→ **DESCRIPTION OF THE TASK**
Look below for the line with "As the partner" and the line with "where it was"; repeat exactly those two lines and all lines between them, but no pictures.

Saved data entries
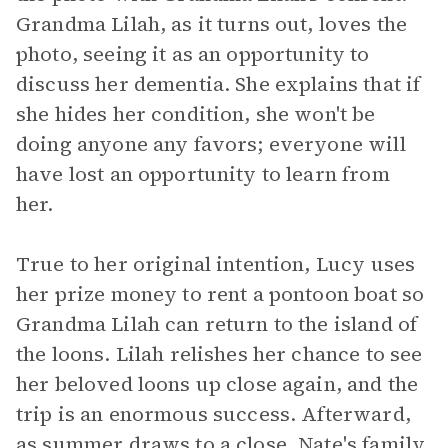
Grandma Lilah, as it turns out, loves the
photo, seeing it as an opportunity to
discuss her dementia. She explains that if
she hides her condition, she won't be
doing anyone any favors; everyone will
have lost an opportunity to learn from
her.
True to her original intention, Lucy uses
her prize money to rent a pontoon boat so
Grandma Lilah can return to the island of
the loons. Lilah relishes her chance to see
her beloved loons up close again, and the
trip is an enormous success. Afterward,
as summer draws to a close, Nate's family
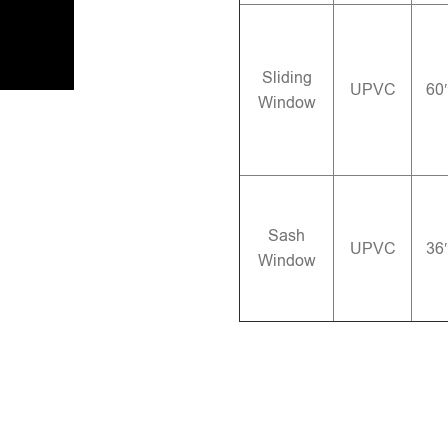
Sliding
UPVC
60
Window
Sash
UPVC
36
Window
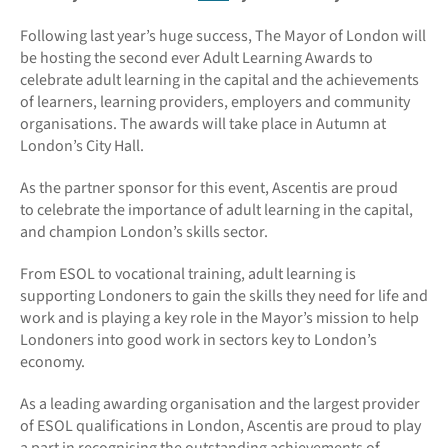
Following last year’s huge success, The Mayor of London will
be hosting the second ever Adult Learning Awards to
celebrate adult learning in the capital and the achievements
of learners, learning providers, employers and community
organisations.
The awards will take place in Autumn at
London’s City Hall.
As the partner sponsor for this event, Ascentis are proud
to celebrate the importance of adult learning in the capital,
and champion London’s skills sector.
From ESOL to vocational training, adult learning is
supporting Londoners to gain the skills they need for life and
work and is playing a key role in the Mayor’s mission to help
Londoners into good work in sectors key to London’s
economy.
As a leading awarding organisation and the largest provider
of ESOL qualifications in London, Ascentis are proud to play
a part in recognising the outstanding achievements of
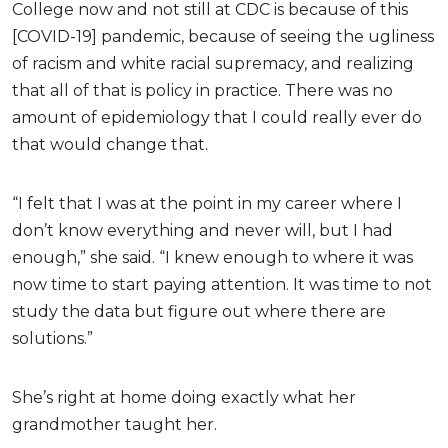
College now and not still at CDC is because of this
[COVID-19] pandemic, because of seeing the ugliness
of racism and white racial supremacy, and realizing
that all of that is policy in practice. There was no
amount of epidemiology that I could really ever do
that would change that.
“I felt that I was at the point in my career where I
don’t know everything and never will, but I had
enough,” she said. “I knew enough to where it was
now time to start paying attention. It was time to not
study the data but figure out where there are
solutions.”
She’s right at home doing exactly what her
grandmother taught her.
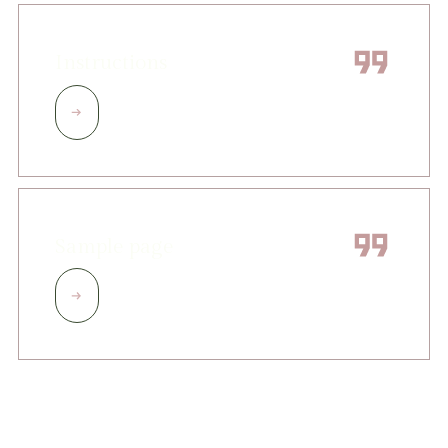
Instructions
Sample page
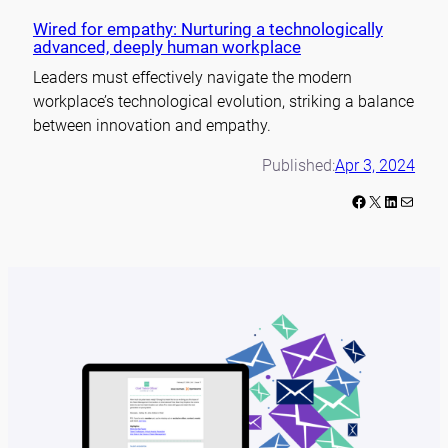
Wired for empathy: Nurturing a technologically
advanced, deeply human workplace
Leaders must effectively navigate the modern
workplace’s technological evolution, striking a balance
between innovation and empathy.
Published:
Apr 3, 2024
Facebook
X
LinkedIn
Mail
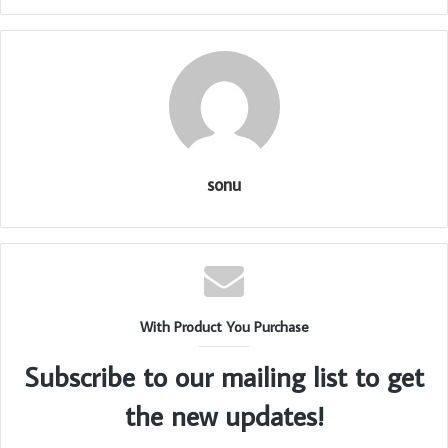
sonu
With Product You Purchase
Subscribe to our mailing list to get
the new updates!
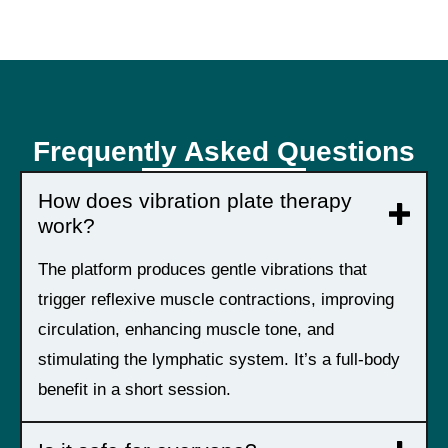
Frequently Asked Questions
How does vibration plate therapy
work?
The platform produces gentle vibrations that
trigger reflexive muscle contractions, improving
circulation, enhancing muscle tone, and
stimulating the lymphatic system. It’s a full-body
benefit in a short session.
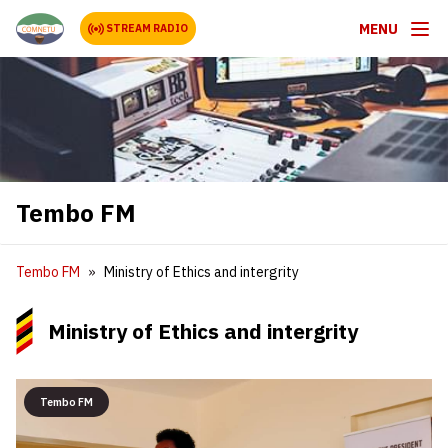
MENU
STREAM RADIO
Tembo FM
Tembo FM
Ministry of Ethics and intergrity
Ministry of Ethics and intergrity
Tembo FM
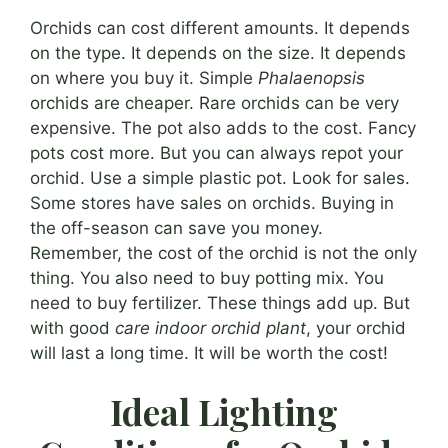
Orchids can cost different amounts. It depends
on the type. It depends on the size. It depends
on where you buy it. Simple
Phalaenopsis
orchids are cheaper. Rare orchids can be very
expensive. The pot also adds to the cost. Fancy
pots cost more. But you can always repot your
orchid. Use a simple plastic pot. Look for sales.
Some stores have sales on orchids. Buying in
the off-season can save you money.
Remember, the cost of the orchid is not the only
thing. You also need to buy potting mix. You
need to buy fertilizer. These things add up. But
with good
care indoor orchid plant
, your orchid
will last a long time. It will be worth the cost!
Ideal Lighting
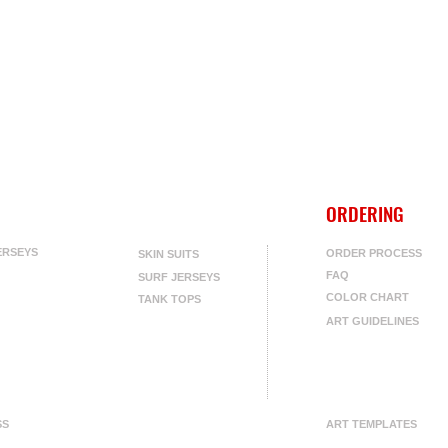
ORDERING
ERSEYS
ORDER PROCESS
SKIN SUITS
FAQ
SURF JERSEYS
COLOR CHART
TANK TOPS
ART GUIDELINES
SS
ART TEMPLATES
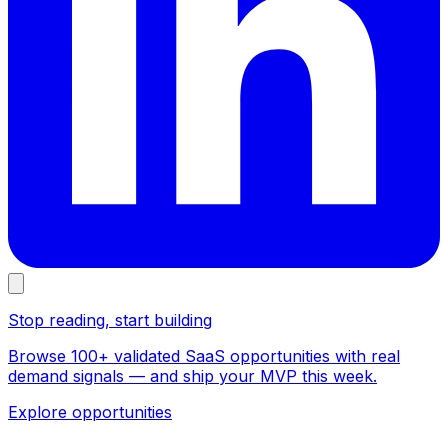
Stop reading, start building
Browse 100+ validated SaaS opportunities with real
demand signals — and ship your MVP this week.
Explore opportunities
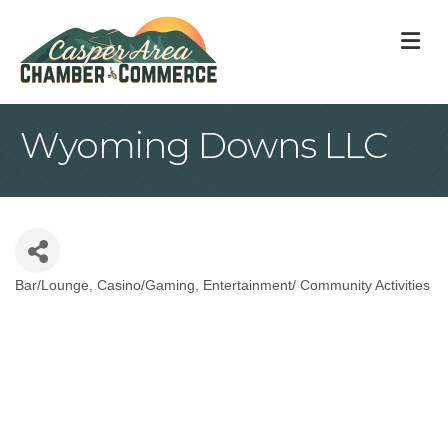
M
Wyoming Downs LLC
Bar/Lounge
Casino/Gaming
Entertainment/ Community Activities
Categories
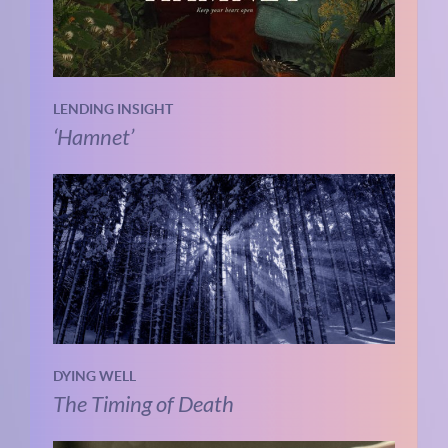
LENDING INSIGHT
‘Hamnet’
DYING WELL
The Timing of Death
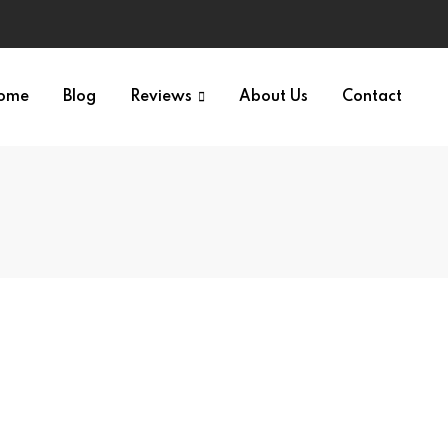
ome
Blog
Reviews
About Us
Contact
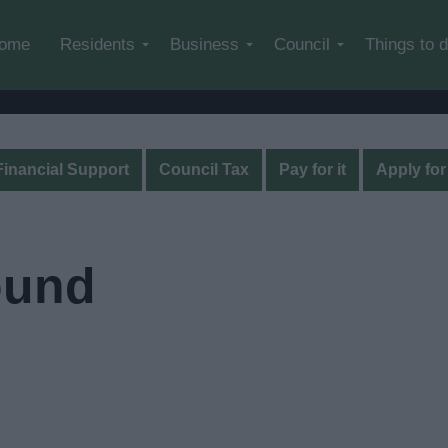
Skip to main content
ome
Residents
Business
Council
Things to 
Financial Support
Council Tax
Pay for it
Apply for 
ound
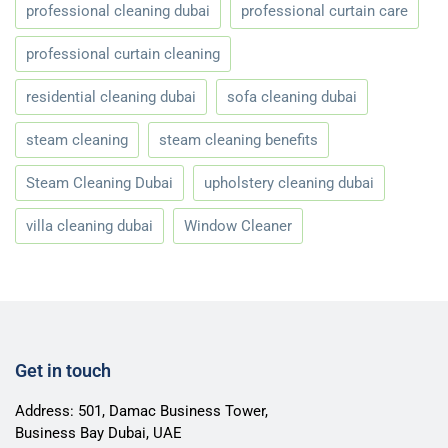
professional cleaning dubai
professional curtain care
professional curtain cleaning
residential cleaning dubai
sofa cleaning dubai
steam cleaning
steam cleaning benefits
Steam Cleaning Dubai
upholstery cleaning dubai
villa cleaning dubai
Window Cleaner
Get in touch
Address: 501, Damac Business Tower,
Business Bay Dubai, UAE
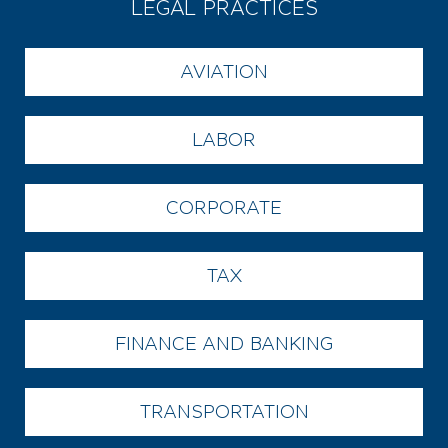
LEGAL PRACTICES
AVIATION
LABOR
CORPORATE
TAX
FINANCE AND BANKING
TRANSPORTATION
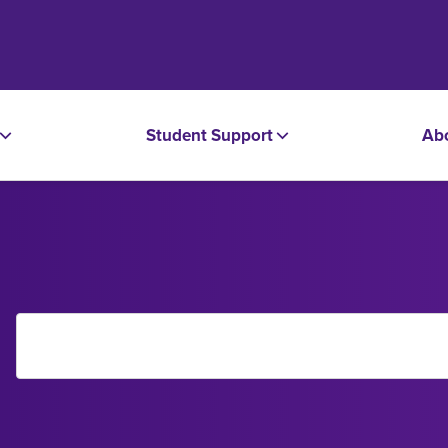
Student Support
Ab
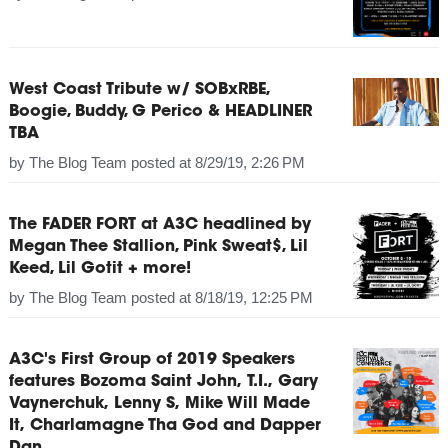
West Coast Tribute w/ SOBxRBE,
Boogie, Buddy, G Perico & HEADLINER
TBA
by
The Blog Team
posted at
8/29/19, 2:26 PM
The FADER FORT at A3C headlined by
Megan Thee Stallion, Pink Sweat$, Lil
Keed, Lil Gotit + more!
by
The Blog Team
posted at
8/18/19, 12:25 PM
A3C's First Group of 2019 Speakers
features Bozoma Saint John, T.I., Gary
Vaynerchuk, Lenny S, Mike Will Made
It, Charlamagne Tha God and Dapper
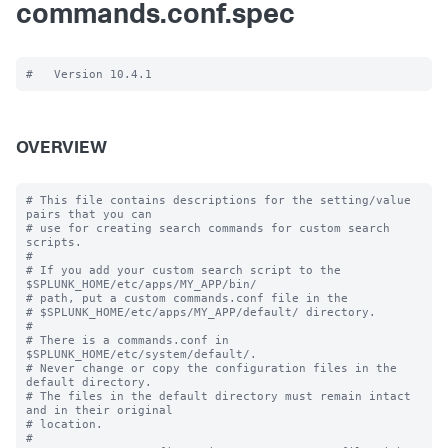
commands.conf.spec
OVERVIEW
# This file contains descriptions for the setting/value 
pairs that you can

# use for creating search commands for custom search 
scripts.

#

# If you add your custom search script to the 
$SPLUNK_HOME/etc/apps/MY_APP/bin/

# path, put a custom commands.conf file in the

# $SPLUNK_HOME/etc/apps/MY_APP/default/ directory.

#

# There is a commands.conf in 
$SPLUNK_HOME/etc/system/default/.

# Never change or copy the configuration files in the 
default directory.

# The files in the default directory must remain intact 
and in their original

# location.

→ **WRITTEN RESPONSE**
As the partner sponsor for this event, Ascentis are proud
to celebrate the importance of adult learning in the capital,
and champion London’s skills sector.
From ESOL to vocational training, adult learning is
supporting Londoners to gain the skills they need for life and
work and is playing a key role in the Mayor’s mission to help
Londoners into good work in sectors key to London’s
economy.
As a leading awarding organisation and the largest provider
of ESOL qualifications in London, Ascentis are proud to play
a part in recognising the outstanding achievements of
College now and not still at CDC is because of this
[COVID-19] pandemic, because of seeing the ugliness
of racism and white racial supremacy, and realizing
that all of that is policy in practice. There was no
amount of epidemiology that I could really ever do
that would change that.
“I felt that I was at the point in my career where I
don’t know everything and never will, but I had
enough,” she said. “I knew enough to where it was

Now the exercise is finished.